*** Block opens ***

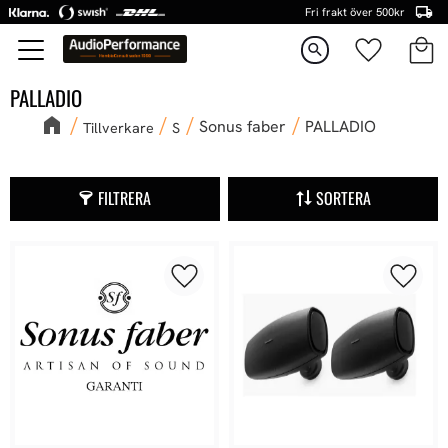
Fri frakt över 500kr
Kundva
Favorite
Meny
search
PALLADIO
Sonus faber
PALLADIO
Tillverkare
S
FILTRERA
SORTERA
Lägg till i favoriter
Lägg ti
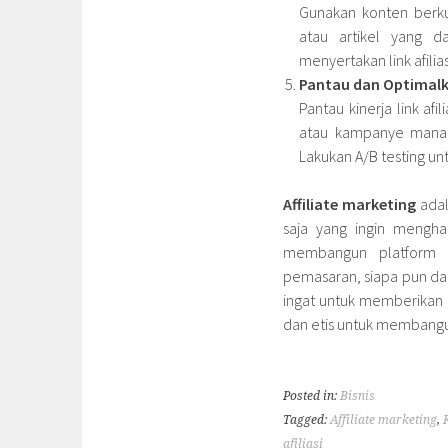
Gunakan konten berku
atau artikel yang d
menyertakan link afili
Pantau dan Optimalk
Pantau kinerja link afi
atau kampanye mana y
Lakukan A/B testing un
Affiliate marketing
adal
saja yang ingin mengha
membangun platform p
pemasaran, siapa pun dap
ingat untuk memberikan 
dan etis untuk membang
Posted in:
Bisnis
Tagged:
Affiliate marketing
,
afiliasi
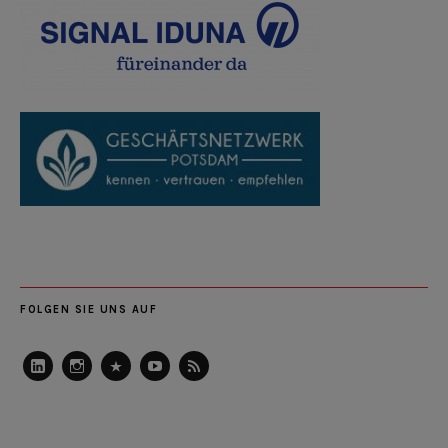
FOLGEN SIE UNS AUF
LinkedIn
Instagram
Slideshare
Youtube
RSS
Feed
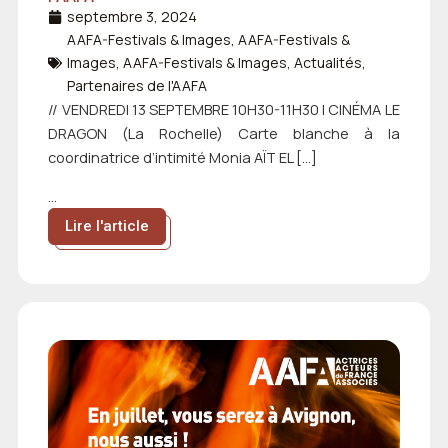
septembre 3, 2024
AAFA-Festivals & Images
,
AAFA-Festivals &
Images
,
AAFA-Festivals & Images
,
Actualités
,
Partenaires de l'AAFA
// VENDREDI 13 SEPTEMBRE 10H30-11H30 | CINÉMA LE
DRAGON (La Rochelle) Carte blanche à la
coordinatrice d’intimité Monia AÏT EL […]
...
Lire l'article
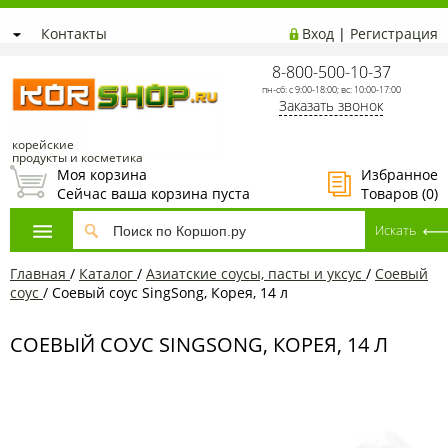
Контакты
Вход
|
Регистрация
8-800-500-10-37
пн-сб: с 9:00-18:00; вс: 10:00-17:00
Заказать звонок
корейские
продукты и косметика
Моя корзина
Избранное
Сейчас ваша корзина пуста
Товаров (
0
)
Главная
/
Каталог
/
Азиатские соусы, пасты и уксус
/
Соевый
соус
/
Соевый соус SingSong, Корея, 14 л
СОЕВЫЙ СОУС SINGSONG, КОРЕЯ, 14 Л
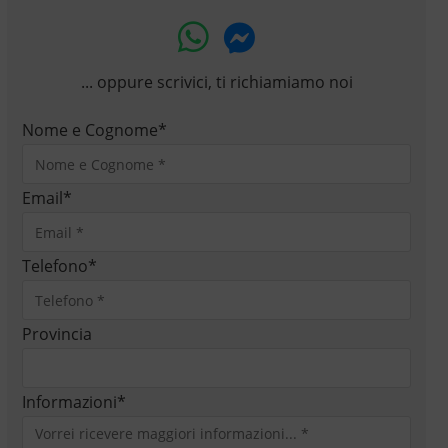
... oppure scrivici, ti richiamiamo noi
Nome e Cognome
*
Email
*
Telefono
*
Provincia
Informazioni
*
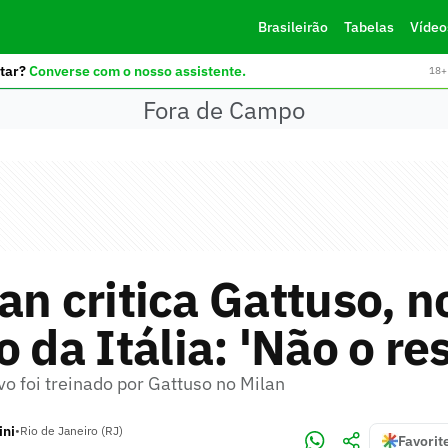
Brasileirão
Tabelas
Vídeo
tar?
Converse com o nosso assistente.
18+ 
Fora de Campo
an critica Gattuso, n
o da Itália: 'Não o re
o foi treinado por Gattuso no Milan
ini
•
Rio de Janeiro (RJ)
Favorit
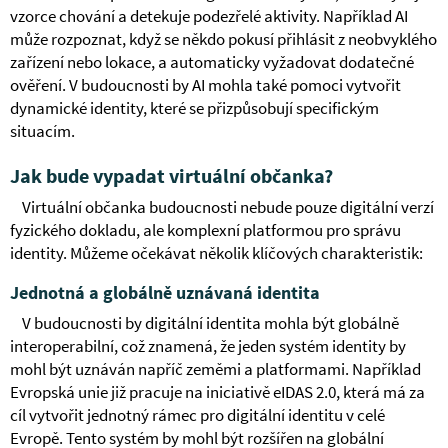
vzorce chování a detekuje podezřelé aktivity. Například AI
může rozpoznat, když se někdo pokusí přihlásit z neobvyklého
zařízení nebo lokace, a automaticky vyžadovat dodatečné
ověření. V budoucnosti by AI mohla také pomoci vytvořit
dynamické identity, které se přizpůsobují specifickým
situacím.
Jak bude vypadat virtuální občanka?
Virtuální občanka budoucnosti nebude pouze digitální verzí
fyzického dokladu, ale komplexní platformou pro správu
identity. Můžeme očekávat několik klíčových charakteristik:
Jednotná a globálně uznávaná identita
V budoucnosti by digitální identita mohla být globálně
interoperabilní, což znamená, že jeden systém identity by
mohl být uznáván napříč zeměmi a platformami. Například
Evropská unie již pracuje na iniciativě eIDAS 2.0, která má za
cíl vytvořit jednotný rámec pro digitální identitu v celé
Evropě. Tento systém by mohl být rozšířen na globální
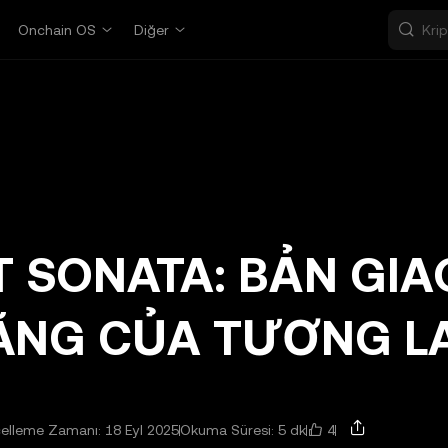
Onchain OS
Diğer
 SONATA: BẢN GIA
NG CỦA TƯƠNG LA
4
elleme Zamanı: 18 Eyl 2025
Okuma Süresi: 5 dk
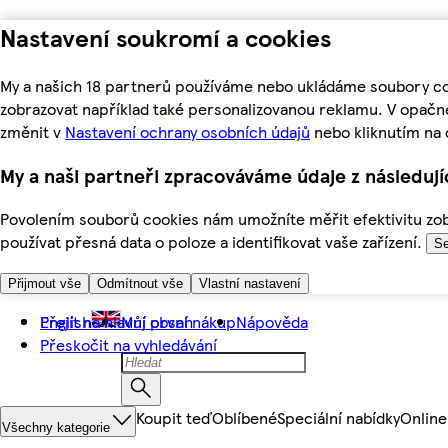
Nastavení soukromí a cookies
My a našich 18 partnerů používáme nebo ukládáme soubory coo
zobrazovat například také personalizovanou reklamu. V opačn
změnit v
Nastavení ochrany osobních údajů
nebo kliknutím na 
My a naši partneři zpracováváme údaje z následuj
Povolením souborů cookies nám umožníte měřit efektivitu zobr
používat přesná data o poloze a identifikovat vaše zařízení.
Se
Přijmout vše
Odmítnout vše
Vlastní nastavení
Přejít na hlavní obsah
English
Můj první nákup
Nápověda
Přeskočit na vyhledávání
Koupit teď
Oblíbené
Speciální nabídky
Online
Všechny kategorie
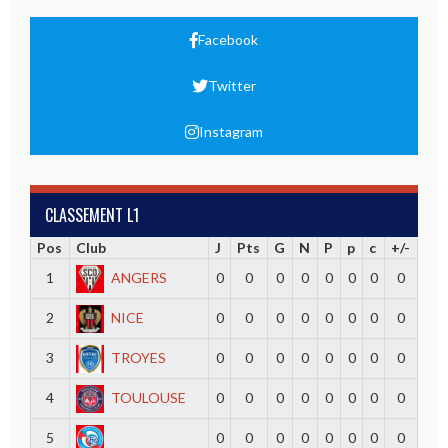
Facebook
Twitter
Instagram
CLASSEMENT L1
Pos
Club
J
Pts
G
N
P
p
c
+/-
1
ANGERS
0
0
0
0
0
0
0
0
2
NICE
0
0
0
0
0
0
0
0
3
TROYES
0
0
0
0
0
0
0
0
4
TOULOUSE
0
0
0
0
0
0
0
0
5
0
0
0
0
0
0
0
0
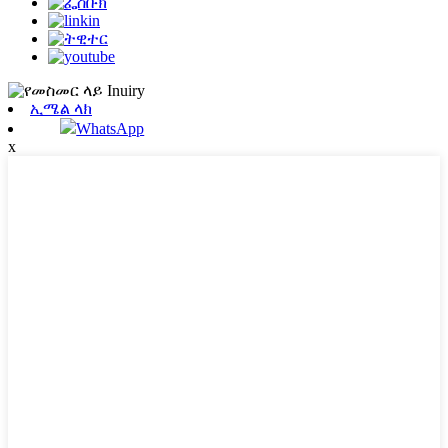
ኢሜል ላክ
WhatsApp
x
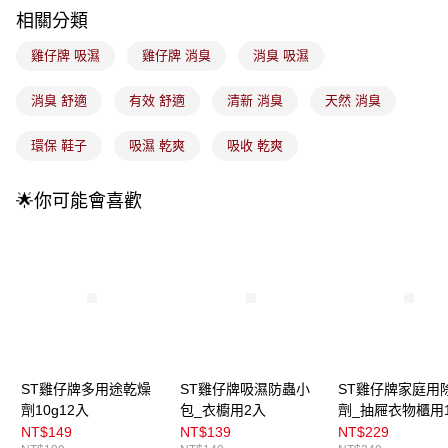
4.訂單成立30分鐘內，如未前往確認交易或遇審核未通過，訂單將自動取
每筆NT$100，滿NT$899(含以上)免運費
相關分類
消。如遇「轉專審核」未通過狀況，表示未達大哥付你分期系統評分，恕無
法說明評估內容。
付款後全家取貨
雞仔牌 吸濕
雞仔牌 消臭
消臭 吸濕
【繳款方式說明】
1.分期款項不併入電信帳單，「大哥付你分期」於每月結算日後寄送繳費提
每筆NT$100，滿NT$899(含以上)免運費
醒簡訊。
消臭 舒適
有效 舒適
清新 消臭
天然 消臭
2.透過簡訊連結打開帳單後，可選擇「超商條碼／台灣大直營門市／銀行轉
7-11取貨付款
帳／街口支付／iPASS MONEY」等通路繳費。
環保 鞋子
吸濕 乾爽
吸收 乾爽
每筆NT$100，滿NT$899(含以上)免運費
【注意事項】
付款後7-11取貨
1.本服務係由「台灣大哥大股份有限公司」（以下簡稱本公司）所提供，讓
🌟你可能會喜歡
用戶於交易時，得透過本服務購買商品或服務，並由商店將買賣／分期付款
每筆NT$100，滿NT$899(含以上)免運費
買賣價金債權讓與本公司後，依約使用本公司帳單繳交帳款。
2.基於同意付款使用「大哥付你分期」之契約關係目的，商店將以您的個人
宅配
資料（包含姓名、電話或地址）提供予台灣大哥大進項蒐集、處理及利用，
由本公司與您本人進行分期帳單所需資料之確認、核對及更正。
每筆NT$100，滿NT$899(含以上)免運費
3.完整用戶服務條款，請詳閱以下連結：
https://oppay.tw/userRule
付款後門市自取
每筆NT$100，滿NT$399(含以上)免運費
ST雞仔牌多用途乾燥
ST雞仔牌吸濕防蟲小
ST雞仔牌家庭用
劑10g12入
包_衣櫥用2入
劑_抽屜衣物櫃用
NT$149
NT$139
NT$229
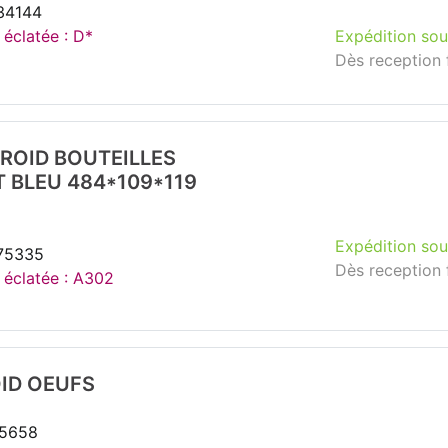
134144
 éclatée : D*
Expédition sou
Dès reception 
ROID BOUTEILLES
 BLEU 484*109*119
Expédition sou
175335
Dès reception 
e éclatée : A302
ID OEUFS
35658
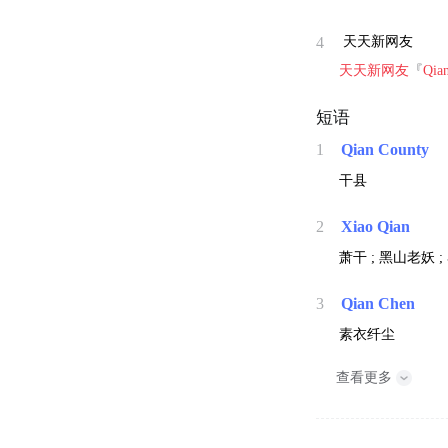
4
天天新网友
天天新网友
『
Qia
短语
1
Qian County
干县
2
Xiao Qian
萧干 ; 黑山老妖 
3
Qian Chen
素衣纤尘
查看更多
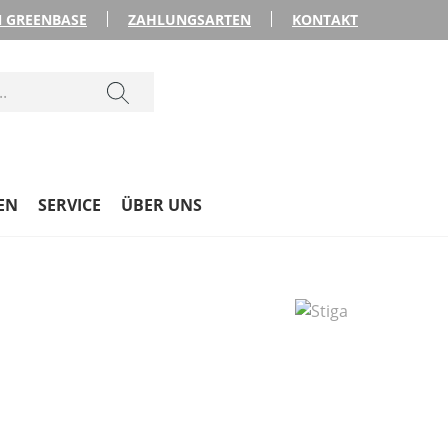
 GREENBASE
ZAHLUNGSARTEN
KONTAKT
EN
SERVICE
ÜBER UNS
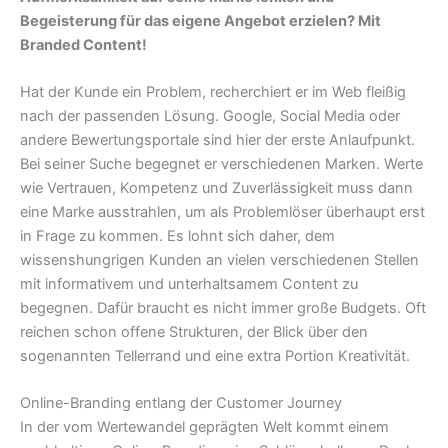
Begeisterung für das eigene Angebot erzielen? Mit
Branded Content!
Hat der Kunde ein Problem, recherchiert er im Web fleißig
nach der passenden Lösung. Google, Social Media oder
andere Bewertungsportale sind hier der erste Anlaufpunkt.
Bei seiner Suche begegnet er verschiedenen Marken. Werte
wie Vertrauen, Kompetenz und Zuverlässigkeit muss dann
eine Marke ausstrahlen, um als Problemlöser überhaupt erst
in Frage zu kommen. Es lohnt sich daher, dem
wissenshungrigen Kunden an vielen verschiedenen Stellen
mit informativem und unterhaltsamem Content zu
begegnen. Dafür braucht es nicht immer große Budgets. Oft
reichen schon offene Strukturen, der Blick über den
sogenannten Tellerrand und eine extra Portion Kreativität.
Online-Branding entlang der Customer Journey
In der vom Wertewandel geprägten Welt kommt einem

*** Block closes ***

◆ Work request
Where does the string "mohla" appear in the records? Copy every line that holds it.

◆ Answer box
ověření. V budoucnosti by AI mohla také pomoci vytvořit
V budoucnosti by digitální identita mohla být globálně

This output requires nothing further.